From the very start, there was something new to learn or a challenge to face nearly every day, from new policies to more contagious variants to shortages of personal protective equipment like masks.
“Health care providers are heroes every day, but when you’re fighting an enemy like COVID that’s constantly changing? The energy that took, it was amazing to see it,” Fox said. “Ordinary people did extraordinary things.”
That uncertainty was widespread at the time. Al and Rita Lane were the first Butler County residents to contract the virus in March 2020. There was much uncertainty, and while both recovered, Rita Lane told the Eagle in 2021 that she was still dealing with the aftereffects.
“I got lung scarring that I'll have for the rest of my life,” she said
Fox said one of the most important lessons from the pandemic was also a quite basic one: the vital importance of teamwork.
“We also learned the importance of partnerships with the community,” she said.
Those partnerships, especially with other health care providers like nursing and long-term care facilities, became essential when the first vaccines became available.
“Hospitals were responsible for getting vaccines out at the beginning of the process,” Fox said. “We really learned the importance of creativity.”
Creativity helped doctors and nurses learn to use telemedicine more effectively.
Early on, providers had to use telemedicine as a way to perform triage when patients couldn’t come to the hospital or to a doctor’s office to be seen. Where before the pandemic, those visits would have been in person, allowing the provider to touch the patient, telemedicine forced them to become more Sherlock Holmes-like in their approach, Fox said.
“I think that’s been a good thing,” she said.
In the wake of COVID, telemedicine is going to remain important.
“Telemedicine is a great way to get services,” Fox said. “It’s a great way to get that resource to patients in remote areas.”
Creativity also helped when, in the early months of the pandemic, there were shortages of masks and other protective equipment.
Providers also had to be much more cautious about using personal protective equipment. Prior to the pandemic, N95 masks weren’t needed as often, Fox said, so learning to safely put on and take off the equipment over and over was essential.
The shortage of masks at the beginning of the pandemic also points to another lesson it taught health care workers: the fragility of the supply chain.
Over the last several years there have been several times where either the pandemic or extreme weather have choked off supplies of essential equipment, from masks and gloves to IV fluid and vital medicine.
“That impacts your everyday functions in a hospital setting,” Fox said.
That has had long-term effects. In April 2022, a survey showed as many as a quarter of doctors were planning to leave their position within three years.
“Our survey showed, going as far as six months into the pandemic, half the (clinicians) still didn’t have PPE,” Rebecca Etz, co-director of the Green Center told online medical journal JAMA Network. “People were wearing coffee filters and garbage bags to take care of their patients.”
Another lesson from the pandemic is the importance of data and of tracking emerging diseases.
Basic steps such as prescreening patients by asking whether they’ve traveled, whether they’ve had a fever or other symptoms of a contagious disease and whether they’ve been in contact with someone who is sick are now standard procedure, something Fox expects to continue.
“We’re much more hypervigilant,” she said.

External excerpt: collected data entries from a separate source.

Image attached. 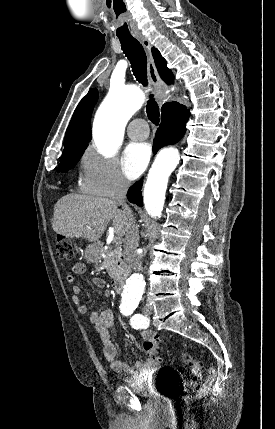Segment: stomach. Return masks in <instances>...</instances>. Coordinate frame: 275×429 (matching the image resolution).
<instances>
[{
	"mask_svg": "<svg viewBox=\"0 0 275 429\" xmlns=\"http://www.w3.org/2000/svg\"><path fill=\"white\" fill-rule=\"evenodd\" d=\"M101 250L97 243L90 244L85 249V259L89 263H94L100 259Z\"/></svg>",
	"mask_w": 275,
	"mask_h": 429,
	"instance_id": "obj_1",
	"label": "stomach"
}]
</instances>
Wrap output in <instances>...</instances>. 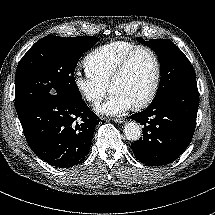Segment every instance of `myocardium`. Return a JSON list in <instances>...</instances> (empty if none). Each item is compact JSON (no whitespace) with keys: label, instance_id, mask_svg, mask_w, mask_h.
<instances>
[{"label":"myocardium","instance_id":"myocardium-1","mask_svg":"<svg viewBox=\"0 0 215 215\" xmlns=\"http://www.w3.org/2000/svg\"><path fill=\"white\" fill-rule=\"evenodd\" d=\"M142 50L147 51L152 56L155 64V72H154V77H153L151 87L147 95L144 97V99L141 102L135 105H132V108L135 111H140L147 108L155 98L156 93L158 91L160 79H161L162 67H161L160 58L156 53V51L147 45H137L133 47L119 59L118 63L116 64V67L114 68L108 80V88H109L110 84L124 73L133 56L137 52Z\"/></svg>","mask_w":215,"mask_h":215}]
</instances>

A final lesson Fox learned was the resilience of local health care workers.
In the first weeks, people applauded for the health care providers who were facing an unknown and scary situation. As time went on, the praise from the public waned but workers continued to face emerging new variants that proved more deadly.
During the worst days of the pandemic, health care workers often were the only people there for patients who were very sick or dying.
“Health care workers had that gravity of ‘I have to be there for this patient,’” Fox said. “I think it was so isolating for everyone out there, but for health care workers it was a double hit.”